The Company sold its rights under the lease, which had a term ending in 2016, to a developer. The lease produced pre-tax profits in fiscal 2004 of approximately $1.7 million. At the closing of the transaction, the Company entered into an agreement to operate the parking garage for the next 18 months on terms expected to produce pre-tax profits of approximately $1.1 million per year.
“We are very pleased with this transaction, which we believe demonstrates the substantial intrinsic value in many of the Company’s longer-term leases,” said Monroe J. Carell, Jr., Chairman and Chief Executive Officer. “The sale of this lease is entirely consistent with the Company’s strategy of pursuing opportunistic property sales in situations where the Company can achieve a purchase price that represents a substantial multiple to earnings.”
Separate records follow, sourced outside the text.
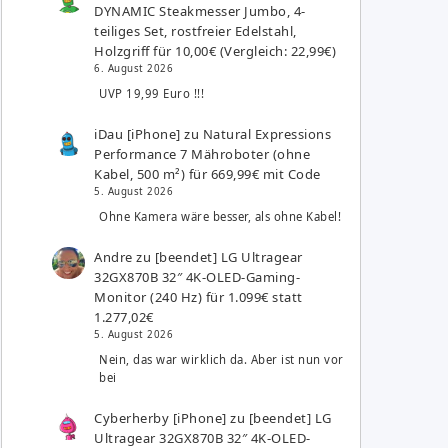
DYNAMIC Steakmesser Jumbo, 4-
teiliges Set, rostfreier Edelstahl,
Holzgriff für 10,00€ (Vergleich: 22,99€)
6. August 2026
UVP 19,99 Euro !!!
iDau [iPhone]
zu
Natural Expressions
Performance 7 Mähroboter (ohne
Kabel, 500 m²) für 669,99€ mit Code
5. August 2026
Ohne Kamera wäre besser, als ohne Kabel!
Andre
zu
[beendet] LG Ultragear
32GX870B 32″ 4K-OLED-Gaming-
Monitor (240 Hz) für 1.099€ statt
1.277,02€
5. August 2026
Nein, das war wirklich da. Aber ist nun vor
bei
Cyberherby [iPhone]
zu
[beendet] LG
Ultragear 32GX870B 32″ 4K-OLED-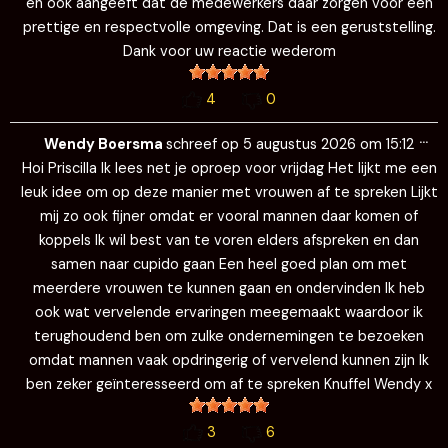
en ook aangeeft dat de medewerkers daar zorgen voor een
prettige en respectvolle omgeving. Dat is een geruststelling.
Dank voor uw reactie wederom
4
0
Wi
…
de
Wendy Boersma
schreef op
5 augustus 2026
om
15:12
me
Hoi Priscilla Ik lees net je oproep voor vrijdag Het lijkt me een
leuk idee om op deze manier met vrouwen af te spreken Lijkt
mij zo ook fijner omdat er vooral mannen daar komen of
koppels Ik wil best van te voren elders afspreken en dan
samen naar cupido gaan Een heel goed plan om met
meerdere vrouwen te kunnen gaan en ondervinden Ik heb
ook wat vervelende ervaringen meegemaakt waardoor ik
terughoudend ben om zulke ondernemingen te bezoeken
omdat mannen vaak opdringerig of vervelend kunnen zijn Ik
ben zeker geïnteresseerd om af te spreken Knuffel Wendy x
3
6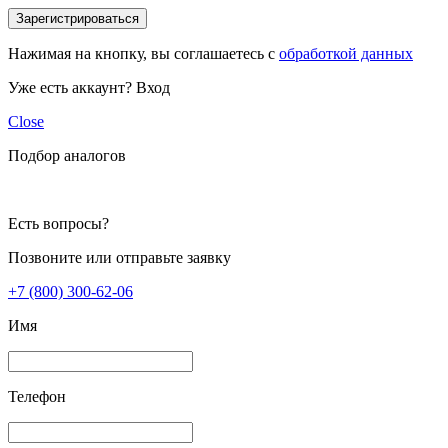
Зарегистрироваться
Нажимая на кнопку, вы соглашаетесь с
обработкой данных
Уже есть аккаунт?
Вход
Close
Подбор аналогов
Есть вопросы?
Позвоните или отправьте заявку
+7 (800) 300-62-06
Имя
Телефон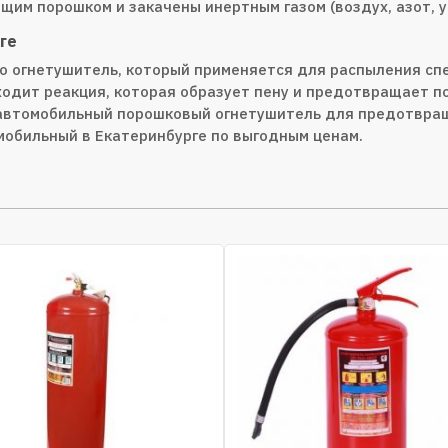
м порошком и закачены инертным газом (воздух, азот, уг
ге
 огнетушитель, который применяется для распыления сп
одит реакция, которая образует пену и предотвращает по
втомобильный порошковый огнетушитель для предотвраще
обильный в Екатеринбурге по выгодным ценам.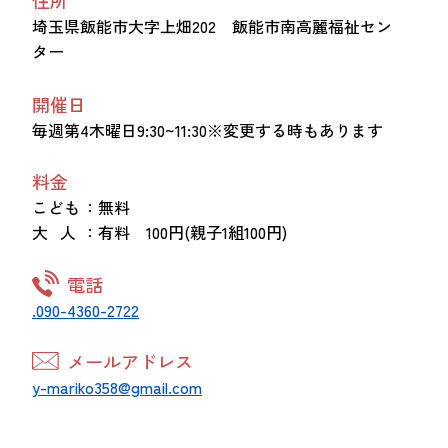
埼玉県飯能市大字上畑202 飯能市南高麗福祉セン
ター
開催日
毎週第4木曜日9:30~11:30※変更する時もあります
料金
こども
：無料
大 人
：有料 100円(親子1組100円)
電話
.090-4360-2722
メールアドレス
y-mariko358@gmail.com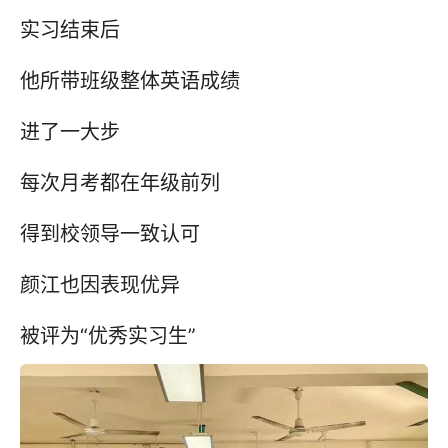
实习结束后
他所带班级整体英语成绩
进了一大步
每次月考都在年级前列
得到校领导一致认可
颜江也因表现优异
被评为“优秀实习生”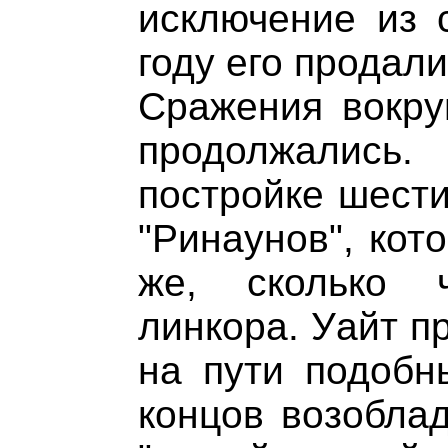
исключение из 
году его продали
Сражения вокру
продолжались.
постройке шест
"Ринаунов", кот
же, сколько ч
линкора. Уайт п
на пути подобн
концов возобла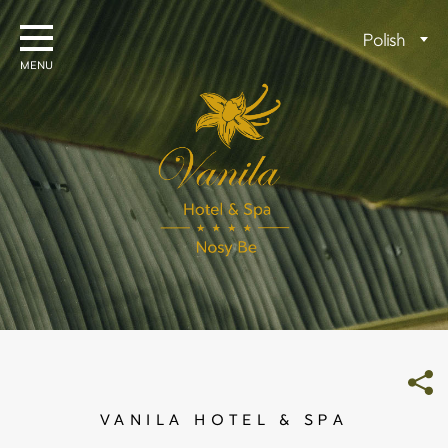
Skip
to
Wybierz
Polish
content
język
VANILA HOTEL & SPA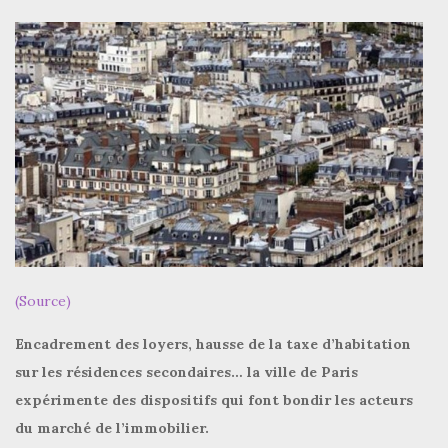
(Source)
Encadrement des loyers, hausse de la taxe d’habitation
sur les résidences secondaires… la ville de Paris
expérimente des dispositifs qui font bondir les acteurs
du marché de l’immobilier.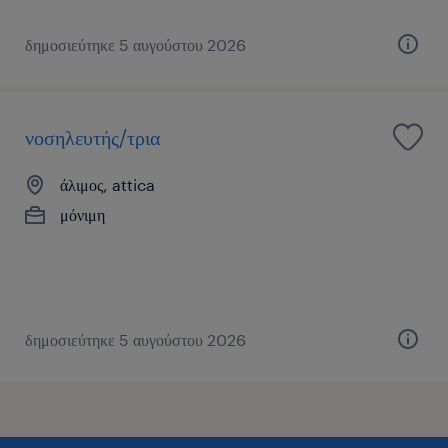
δημοσιεύτηκε 5 αυγούστου 2026
νοσηλευτής/τρια
άλιμος, attica
μόνιμη
δημοσιεύτηκε 5 αυγούστου 2026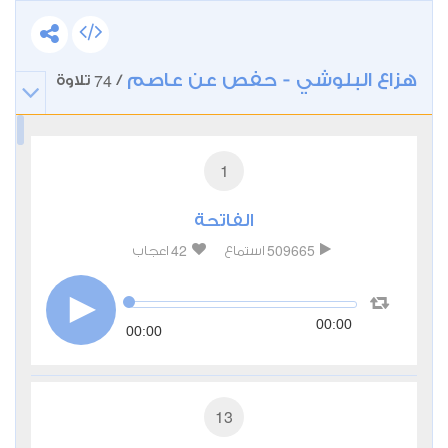
هزاع البلوشي - حفص عن عاصم
74
/
تلاوة
1
الفاتحة
42
509665
استماع
اعجاب
00:00
00:00
13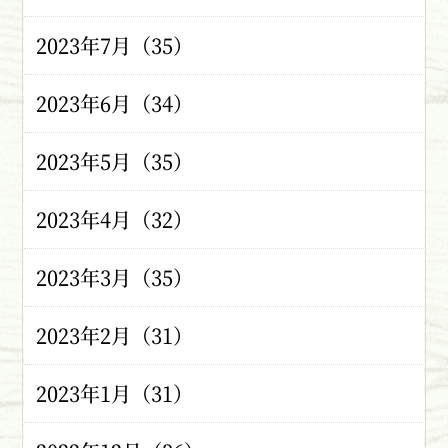
2023年7月（35）
2023年6月（34）
2023年5月（35）
2023年4月（32）
2023年3月（35）
2023年2月（31）
2023年1月（31）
Central Parking Corporation, headquartered in Nashville, Tennessee, is a leading provider of parking and transportation-related services. As of March 31, 2005, the Company operated more than 3,400 parking facilities containing over 1.5 million spaces at locations in 37 states, the District of Columbia, Canada, Puerto Rico, the United Kingdom, the Republic of Ireland, Chile, Colombia, Germany, Mexico, Peru, Poland, Spain, Switzerland, Venezuela and Greece.
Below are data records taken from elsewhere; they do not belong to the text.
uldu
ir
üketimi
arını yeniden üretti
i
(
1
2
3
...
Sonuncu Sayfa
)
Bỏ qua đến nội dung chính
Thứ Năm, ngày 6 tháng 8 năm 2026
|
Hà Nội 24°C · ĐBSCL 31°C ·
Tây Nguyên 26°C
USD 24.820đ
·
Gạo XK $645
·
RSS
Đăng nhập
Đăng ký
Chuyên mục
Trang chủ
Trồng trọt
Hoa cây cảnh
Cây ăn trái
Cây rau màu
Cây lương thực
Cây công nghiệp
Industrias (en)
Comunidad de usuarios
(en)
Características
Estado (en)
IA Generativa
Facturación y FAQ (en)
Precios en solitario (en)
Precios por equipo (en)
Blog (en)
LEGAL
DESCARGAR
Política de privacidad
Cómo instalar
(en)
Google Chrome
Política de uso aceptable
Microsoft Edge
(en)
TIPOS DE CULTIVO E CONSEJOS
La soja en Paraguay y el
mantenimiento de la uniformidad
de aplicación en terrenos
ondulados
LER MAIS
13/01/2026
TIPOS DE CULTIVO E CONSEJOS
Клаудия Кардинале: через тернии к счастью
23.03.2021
This press release contains historical and forward-looking information. The words “expects,” “believes,” “see,” “estimates,” “anticipates,” “goal,” “assumptions,” “intend,” “plan,” “continue to expect,” “remain optimistic,” “should,” “project,” “objective,” “outlook,” “guidance,” “forecast,” “will likely result,” or “will continue” and similar expressions identify forward-looking statements. The forward-looking statements are made pursuant to the safe harbor provisions of the Private Securities Litigation Reform Act of 1995. The Company believes the assumptions underlying these forward-looking statements are reasonable; however, any of the assumptions could be inaccurate, and therefore, actual results may differ materially from those projected in the forward-looking statements. The factors that may result in actual results differing from such forward-looking information include, but are not limited to: the Company’s ability to achieve the goals described in this release and other communications, including but not limited to, the Company’s ability to maintain reduced operating costs, reduce indebtedness and sell real estate at projected values as well as continued improvement in same store sales, which is dependent on improvements in general economic conditions and office occupancy rates; the loss or renewal on less favorable terms, of management contracts and leases; the timing of pre-opening, start-up and break-in costs of parking facilities; the Company’s ability to cover the fixed costs of its leased and owned facilities and its overall ability to maintain adequate liquidity through its cash resources and credit facilities; the Company’s ability to comply with the terms of the Company’s credit facilities (or obtain waivers for non-compliance); interest rate fluctuations; acts of war or terrorism; changes in demand due to weather patterns and special events including sports events and strikes; higher premium and claims costs relating to the Company’s insurance programs, including medical, liability and workers’ compensation; the Company’s ability to renew and obtain performance and surety bonds on favorable terms; the impact of claims and litigation; and increased regulation or taxation of parking operations and real estate.